Twitter-Sentiment-Analysis
Twitter Sentiment Analysis with Linear SVM Classifier with TF-IDF and word2vec features.
Introduction
This project describes how I developed my understanding of text sentiment classification by implementing an SVM classifier and a Logistic Regressor and performing some further experiments to seek approaches that also work. The main system that I tried to implement for the final project is the approach used by NILC-USP that participated in SemEval 2017. NILC-USP uses three classifiers which is trained in a different feature space using bag-of-words model and word embeddings to represent sentences and uses a Linear SVM and a Logistic Regressor as base classifiers.
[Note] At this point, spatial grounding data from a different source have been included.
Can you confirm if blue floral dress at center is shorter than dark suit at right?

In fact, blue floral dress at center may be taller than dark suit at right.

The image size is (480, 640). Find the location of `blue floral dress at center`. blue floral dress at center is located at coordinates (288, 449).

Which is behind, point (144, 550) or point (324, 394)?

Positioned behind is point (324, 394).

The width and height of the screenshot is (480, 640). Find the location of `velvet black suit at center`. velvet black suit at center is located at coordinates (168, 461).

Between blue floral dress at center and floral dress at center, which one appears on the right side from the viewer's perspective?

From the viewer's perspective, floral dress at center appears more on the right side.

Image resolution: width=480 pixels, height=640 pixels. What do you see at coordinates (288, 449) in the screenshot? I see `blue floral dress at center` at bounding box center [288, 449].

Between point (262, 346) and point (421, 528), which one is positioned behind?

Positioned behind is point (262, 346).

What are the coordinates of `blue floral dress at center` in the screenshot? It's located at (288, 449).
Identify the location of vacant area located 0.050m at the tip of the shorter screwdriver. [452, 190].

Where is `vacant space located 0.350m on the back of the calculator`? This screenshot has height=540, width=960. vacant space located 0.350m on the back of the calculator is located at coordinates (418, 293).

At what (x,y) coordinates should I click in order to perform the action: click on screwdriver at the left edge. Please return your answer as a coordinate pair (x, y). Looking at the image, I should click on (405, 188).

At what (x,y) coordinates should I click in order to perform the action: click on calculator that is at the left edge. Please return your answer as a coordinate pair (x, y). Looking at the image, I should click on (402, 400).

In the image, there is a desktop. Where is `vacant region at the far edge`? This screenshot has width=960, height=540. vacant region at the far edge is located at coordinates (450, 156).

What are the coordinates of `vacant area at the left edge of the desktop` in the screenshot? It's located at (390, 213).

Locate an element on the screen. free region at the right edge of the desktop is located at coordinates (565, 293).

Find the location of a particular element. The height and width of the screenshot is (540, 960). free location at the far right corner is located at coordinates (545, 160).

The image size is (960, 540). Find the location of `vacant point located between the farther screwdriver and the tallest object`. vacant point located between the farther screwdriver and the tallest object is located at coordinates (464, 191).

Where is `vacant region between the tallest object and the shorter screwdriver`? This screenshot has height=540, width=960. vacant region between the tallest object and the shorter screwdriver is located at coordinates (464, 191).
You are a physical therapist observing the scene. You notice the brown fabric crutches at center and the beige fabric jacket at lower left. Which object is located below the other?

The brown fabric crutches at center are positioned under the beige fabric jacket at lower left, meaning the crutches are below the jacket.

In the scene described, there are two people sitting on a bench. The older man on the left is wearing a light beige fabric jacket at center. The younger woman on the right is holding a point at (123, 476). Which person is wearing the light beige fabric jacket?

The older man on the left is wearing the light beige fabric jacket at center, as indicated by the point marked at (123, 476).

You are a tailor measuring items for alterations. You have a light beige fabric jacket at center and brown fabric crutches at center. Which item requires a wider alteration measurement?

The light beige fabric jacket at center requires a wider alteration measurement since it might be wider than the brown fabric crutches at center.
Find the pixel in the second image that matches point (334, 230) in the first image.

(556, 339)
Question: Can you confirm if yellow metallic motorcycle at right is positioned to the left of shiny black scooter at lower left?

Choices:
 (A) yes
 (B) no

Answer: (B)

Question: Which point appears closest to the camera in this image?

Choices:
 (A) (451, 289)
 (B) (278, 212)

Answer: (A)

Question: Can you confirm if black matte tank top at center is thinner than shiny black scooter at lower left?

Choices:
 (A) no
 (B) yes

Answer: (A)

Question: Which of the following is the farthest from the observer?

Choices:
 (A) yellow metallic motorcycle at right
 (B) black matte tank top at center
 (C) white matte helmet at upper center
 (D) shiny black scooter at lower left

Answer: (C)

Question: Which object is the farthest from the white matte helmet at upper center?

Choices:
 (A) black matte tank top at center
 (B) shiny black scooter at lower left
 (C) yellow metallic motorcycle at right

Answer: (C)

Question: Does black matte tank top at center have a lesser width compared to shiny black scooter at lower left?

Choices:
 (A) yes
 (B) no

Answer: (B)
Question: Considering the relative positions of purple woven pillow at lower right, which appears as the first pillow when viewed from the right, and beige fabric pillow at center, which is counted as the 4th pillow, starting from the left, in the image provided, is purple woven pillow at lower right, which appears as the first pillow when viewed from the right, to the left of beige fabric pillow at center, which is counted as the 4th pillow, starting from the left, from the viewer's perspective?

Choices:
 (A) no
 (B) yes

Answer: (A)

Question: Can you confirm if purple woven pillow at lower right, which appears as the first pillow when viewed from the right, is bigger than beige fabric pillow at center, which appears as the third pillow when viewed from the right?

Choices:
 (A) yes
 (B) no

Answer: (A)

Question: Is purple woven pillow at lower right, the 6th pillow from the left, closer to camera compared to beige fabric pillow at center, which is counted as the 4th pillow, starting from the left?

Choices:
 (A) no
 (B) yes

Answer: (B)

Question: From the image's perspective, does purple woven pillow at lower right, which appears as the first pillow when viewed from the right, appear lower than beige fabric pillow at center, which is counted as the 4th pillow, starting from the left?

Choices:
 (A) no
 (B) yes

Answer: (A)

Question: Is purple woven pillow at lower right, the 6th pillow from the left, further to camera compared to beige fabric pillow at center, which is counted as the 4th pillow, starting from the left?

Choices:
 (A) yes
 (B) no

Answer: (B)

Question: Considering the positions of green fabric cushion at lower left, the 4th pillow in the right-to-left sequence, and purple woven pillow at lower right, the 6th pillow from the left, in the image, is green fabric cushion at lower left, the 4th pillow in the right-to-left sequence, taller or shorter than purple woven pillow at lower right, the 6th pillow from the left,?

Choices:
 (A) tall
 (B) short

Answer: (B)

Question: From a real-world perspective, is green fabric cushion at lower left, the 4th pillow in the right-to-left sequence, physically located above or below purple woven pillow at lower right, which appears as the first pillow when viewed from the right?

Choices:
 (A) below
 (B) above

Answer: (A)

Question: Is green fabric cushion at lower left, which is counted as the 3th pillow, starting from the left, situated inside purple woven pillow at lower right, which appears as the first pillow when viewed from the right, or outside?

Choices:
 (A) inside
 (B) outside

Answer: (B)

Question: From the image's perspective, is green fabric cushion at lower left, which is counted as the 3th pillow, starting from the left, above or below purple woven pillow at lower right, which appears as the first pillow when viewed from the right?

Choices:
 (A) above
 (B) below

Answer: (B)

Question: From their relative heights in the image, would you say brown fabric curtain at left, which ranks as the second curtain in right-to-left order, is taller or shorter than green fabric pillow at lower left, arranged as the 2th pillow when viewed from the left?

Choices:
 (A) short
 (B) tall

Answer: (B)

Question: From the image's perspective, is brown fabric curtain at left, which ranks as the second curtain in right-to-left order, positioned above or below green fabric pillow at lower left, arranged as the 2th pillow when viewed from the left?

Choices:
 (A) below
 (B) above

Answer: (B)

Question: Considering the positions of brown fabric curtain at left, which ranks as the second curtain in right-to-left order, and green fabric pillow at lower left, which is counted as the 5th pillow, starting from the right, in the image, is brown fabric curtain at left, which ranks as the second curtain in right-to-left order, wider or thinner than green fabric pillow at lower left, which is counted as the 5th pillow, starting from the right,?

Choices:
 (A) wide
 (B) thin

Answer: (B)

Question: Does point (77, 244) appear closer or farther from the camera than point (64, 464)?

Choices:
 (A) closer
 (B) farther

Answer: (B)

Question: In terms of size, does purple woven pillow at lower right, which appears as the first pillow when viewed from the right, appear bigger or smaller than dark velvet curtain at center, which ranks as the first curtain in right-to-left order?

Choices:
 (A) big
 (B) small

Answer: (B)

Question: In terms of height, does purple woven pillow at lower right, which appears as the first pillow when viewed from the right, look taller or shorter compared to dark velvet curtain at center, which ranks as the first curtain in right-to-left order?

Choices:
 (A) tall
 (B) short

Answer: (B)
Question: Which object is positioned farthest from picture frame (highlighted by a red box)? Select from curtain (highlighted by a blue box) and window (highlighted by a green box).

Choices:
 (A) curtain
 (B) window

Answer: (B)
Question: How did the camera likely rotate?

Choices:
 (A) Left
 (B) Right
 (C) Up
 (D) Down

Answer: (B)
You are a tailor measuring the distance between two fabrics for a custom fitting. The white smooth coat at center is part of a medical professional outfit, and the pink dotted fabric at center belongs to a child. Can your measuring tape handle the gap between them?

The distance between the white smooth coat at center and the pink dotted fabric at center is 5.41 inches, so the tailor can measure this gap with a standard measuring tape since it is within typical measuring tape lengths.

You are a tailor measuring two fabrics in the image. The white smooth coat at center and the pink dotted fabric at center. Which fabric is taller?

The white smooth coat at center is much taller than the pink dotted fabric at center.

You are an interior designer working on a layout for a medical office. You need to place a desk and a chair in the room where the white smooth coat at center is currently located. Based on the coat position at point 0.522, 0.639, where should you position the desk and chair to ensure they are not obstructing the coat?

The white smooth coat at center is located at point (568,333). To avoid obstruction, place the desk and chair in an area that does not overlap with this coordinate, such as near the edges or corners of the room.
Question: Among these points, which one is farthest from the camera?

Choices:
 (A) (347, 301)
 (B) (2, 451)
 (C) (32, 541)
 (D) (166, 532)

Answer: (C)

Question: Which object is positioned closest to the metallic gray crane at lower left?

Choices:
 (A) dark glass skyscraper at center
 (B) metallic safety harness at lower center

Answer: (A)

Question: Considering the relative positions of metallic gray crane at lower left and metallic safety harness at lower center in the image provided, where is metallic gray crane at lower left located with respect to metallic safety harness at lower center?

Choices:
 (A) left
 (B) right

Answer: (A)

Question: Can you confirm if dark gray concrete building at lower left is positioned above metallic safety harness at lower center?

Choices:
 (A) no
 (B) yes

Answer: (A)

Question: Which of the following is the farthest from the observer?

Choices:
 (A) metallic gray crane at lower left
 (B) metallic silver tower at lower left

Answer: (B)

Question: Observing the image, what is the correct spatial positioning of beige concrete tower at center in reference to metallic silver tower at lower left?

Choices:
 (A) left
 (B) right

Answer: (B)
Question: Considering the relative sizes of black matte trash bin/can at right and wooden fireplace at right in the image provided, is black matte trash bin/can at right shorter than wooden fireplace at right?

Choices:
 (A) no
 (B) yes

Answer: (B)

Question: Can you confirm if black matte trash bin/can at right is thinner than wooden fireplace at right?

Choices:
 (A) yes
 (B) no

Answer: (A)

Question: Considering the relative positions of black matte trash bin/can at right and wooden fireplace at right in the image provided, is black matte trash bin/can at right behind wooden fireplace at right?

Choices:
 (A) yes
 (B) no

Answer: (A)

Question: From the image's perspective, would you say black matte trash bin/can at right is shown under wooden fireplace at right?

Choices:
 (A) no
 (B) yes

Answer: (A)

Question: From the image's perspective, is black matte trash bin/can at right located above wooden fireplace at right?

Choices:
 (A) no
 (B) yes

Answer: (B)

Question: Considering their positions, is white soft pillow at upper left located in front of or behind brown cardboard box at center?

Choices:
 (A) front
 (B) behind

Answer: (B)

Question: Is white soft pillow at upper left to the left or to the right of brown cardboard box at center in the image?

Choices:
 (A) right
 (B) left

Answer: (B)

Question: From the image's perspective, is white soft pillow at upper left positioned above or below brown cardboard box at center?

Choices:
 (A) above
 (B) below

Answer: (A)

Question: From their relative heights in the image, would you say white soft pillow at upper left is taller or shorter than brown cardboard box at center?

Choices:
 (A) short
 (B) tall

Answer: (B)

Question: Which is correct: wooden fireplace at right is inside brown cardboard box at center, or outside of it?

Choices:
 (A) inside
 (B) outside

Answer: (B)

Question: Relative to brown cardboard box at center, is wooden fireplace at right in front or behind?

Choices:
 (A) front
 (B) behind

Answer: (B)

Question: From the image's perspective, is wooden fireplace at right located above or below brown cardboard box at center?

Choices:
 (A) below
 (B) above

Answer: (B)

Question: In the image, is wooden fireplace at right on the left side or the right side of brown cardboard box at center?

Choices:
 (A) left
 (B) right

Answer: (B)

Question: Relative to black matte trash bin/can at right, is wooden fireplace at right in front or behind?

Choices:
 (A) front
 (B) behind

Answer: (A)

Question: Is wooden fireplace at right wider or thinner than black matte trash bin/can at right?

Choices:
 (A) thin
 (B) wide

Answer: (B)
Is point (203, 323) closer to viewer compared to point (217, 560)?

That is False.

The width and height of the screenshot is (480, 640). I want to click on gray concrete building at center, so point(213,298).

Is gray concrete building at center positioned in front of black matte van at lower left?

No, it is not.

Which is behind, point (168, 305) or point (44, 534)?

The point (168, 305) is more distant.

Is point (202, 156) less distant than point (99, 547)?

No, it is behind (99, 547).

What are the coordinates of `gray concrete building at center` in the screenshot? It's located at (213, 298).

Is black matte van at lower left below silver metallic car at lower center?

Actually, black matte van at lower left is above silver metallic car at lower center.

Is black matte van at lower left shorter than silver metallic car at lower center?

Instead of implementing the voting ensemble, I focused more on how each of three classifiers was built, strengths and drawbacks of the system, and how well it performs.
Tools Used
- Scikit Learn
- Gensim (Word2Vec)
- NLTK
Results
Classifier | AvgRec | Accuracy |
---|---|---|
SVM /w Tf-idf | 0.579 | 0.581 |
SVM /w Tf-idf and Curse Word | 0.579 | 0.582 |
SVM /w Word Embeddings | 0.548 | 0.600 |
LogisticReg /w Weighted Word2Vec | 0.577 | 0.528 |
SVM /w Weighted Word2Ve | 0.576 | 0.520 |